Neste mês de março acontecem em Lisboa, entre outras, três mudanças de domicílio, duas delas de especial relevância.
A primeira foi a mudança do inquilino do Palácio de Belém, feita com pompa e alarde: um concerto na praça do Município, um desfile de carros de luxo e um povo, que não saiu à rua para celebrar uma mudança que apenas significa continuidade. Não pude evitar lembrar-me daquela eloquente “campanha eleitoral”, da qual participei, nos meus anos universitários compostelanos, Um porco por outro… ( pág. 8)
O momento mais destacável do concerto de tomada de posse foi, sem dúvida, o protagonizado pelo cantor Anselmo Ralph.
A segunda mudança, de infinita maior relevância, é a chegada de várias famílias de refugiados vindos do obsceno leilão de pessoas que os estados membros da UE estão a acometer.
Portugal “já” recebeu 132 refugiados dos 10000 que se comprometeu, conta-gotas de solidariedade pisoteada por uma Europa que há muito tempo perdeu o respeito pelos Direitos Humanos.
E a terceira mudança é (será) a minha própria, neste momento em processo.
Vamos falar, então, da habitação em Lisboa: A missão de procurar casa na capital portuguesa, especialmente no centro histórico, tornou-se uma autêntica missão impossível. Preços exorbitantes para apartamentos minúsculos, exigências de várias rendas e caução e a sinistra figura do fiador.
Lisboa vive um autêntico processo de “barcelonização” e isto faz com que os bairros históricos, cada dia que passa, fiquem mais restritos para o comum dos mortais que (sobre)vivemos com uns salários dos mais baixos da UE. O mercado imobiliário do centro histórico passou a estar orientado para a venda de segundas habitações para estrangeiros ou para arrendamentos de férias ou curta duração. Com este fim, proliferam os apartamentos disponibilizados no site Airbnb, um negócio muito lucrativo e do qual as Finanças não veem um só cêntimo.
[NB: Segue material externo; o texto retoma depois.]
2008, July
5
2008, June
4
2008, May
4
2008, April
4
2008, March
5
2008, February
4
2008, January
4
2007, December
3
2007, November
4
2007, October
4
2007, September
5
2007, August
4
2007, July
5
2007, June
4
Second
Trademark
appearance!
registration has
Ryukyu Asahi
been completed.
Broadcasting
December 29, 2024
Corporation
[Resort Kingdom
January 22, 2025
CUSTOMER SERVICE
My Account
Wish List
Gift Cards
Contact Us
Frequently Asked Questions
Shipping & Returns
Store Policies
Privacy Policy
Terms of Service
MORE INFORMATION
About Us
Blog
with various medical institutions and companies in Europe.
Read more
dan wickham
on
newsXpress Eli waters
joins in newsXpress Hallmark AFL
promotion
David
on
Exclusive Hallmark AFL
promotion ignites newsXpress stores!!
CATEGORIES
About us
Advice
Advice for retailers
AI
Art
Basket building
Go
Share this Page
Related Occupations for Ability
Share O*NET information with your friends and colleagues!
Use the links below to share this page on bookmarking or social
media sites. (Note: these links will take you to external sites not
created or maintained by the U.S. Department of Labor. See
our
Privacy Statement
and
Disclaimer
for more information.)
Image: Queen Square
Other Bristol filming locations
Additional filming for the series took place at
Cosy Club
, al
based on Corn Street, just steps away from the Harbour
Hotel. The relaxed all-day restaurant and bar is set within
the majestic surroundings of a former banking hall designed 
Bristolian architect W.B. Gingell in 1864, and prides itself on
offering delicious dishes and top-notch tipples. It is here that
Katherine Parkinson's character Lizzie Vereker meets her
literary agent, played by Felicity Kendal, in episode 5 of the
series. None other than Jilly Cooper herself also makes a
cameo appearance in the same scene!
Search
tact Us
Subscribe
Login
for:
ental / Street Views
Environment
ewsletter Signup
Hoje não existem projetos como o do empresário galego Agapito Serra Fernandes, e o seu bairro Estrela d’Ouro. As pessoas que, como eu, arrendamos um apartamento no centro histórico alfacinha, temos que conformar-nos com esquadrinhar diariamente os sites imobiliários na procura da casa perfeita: na localização idónea, perto dos transportes e sobretudo que nos deixe algum dinheiro para assuntos como a alimentação ou o pagamento do passe. Exemplificando, hoje em Lisboa um apartamento de dois quartos tem um preço médio de 760€, o salário médio em Portugal ronda os 829€.
Este fenómeno de turistificação selvagem que estamos a sofrer os lisboetas (os alfacinhas e os adotados) faz-me pensar: “que bonita é Lisboa… para quem pode desfrutar dela!”. Não admira que dos quase três milhões de pessoas que vivemos na área metropolitana, o concelho de Lisboa apenas albergue pouco mais de meio milhão de habitantes.
Enquanto dúzias de sites, jornais e revistas declaram Lisboa como a maior e a melhor cidade para todas as atividades turísticas e de lazer inimagináveis, a capital passa proporcionalmente a ser mais difícil de morar, de trabalhar, de viver. Há uns dias lia, e aplaudia, este post numa página do Facebook. Fazia-o sem deixar de amar esta cidade mas receoso do futuro que lhe, aliás nos, espera.
Adorar esta Lisboa que me habita, há muito tempo que se tornou impossível, Lisboa é a minha casa, porém, uma casa portuguesa que perdeu a certeza.